Updated on 2022-12-14 GMT+08:00

Stream Write

The HoodieDeltaStreamer tool provided by Hudi supports stream write. You can also use SparkStreaming to write data in microbatch mode. HoodieDeltaStreamer provides the following functions:

  • Supports multiple data sources, such as Kafka and DFS.
  • Manages checkpoints, rollback, and recovery to ensure exactly-once semantics.
  • Supports user-defined transformations.

Example:

Prepare the configuration file kafka-source.properties.

#Hudi configuration
hoodie.datasource.write.recordkey.field=id
hoodie.datasource.write.partitionpath.field=age
hoodie.upsert.shuffle.parallelism=100
#hive config
hoodie.datasource.hive_sync.table=hudimor_deltastreamer_partition
hoodie.datasource.hive_sync.partition_fields=age
hoodie.datasource.hive_sync.partition_extractor_class=org.apache.hudi.hive.MultiPartKeysValueExtractor
hoodie.datasource.hive_sync.use_jdbc=false
hoodie.datasource.hive_sync.support_timestamp=true
# Kafka Source topic
hoodie.deltastreamer.source.kafka.topic=hudimor_deltastreamer_partition
#checkpoint
hoodie.deltastreamer.checkpoint.provider.path=hdfs://hacluster/tmp/huditest/hudimor_deltastreamer_partition
# Kafka props
# The kafka cluster we want to ingest from
bootstrap.servers= xx.xx.xx.xx:xx
auto.offset.reset=earliest
#auto.offset.reset=latest
group.id=hoodie-delta-streamer
offset.rang.limit=10000

Run the following commands to specify the HoodieDeltaStreamer execution parameters (for details about the parameter configuration, visit the official website https://hudi.apache.org/ ):

spark-submit --master yarn

--jars /opt/hudi-java-examples-1.0.jar // Specify the Hudi jars directory required for Spark running.

--driver-memory 1g

--executor-memory 1g --executor-cores 1 --num-executors 2 --conf spark.kryoserializer.buffer.max=128m

--driver-class-path /opt/client/Hudi/hudi/conf:/opt/client/Hudi/hudi/lib/*:/opt/client/Spark2x/spark/jars/*:/opt/hudi-examples-0.6.1-SNAPSHOT.jar:/opt/hudi-examples-0.6.1-SNAPSHOT-tests.jar // Specify the Hudi jars directory required by the Spark driver.

--class org.apache.hudi.utilities.deltastreamer.HoodieDeltaStreamer spark-internal

--props file:///opt/kafka-source.properties // Specify the configuration file. You need to set the configuration file path to the HDFS path when submitting tasks in yarn-cluster mode.

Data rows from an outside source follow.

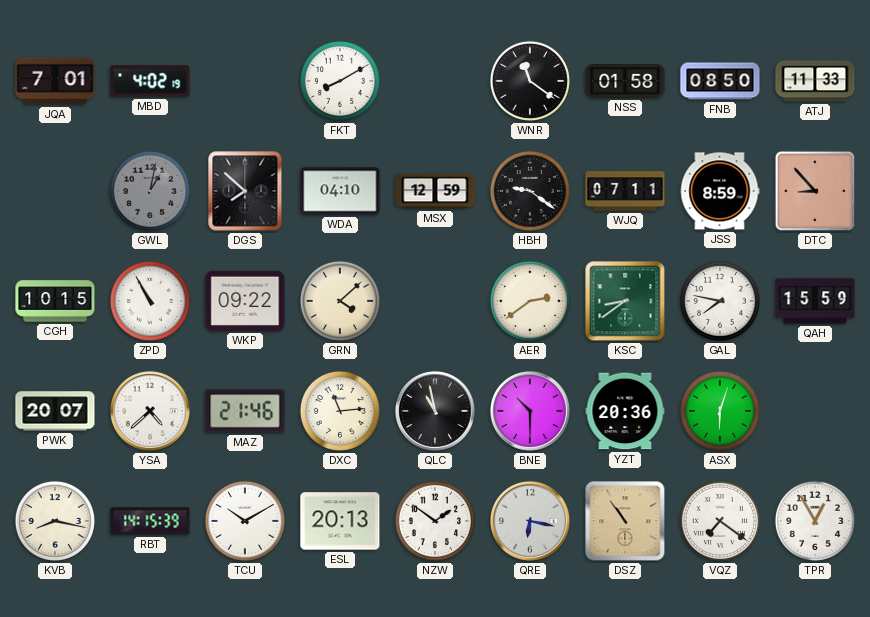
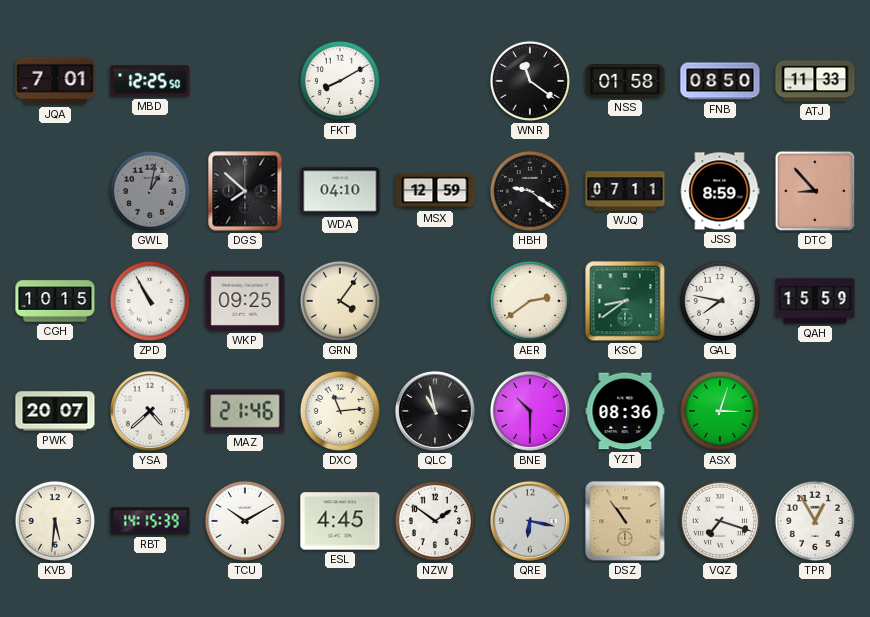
MBD: 4:02 -> 12:25
WKP: 09:22 -> 09:25
GRN: 4:08 -> 4:06
YZT: 20:36 -> 08:36
ASX: 6:03 -> 3:03
KVB: 8:17 -> 5:31
ESL: 20:13 -> 4:45
VQZ: 7:21 -> 7:18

--target-base-path /tmp/huditest/hudimor1_deltastreamer_partition // Specify the path of the Hudi table.

--table-type MERGE_ON_READ // Specify the type of the Hudi table to be written.

--target-table hudimor_deltastreamer_partition // Specify the Hudi table name.

--source-ordering-field name // Specify the columns to be pre-combined in the Hudi table.

--source-class org.apache.hudi.utilities.sources.JsonKafkaSource // Set the consumed data source to JsonKafkaSource. Different source classes are specified based on different data sources.

--schemaprovider-class com.xxx.bigdata.hudi.examples.DataSchemaProviderExample // Specify the schema required by the Hudi table.

--transformer-class com.xxx.bigdata.hudi.examples.TransformerExample // Specify how to process the data obtained from the data source. Set this parameter based on service requirements.

--enable-hive-sync // Enable Hive synchronization to synchronize the Hudi table to Hive.

--continuous // Set the stream processing mode to continuous.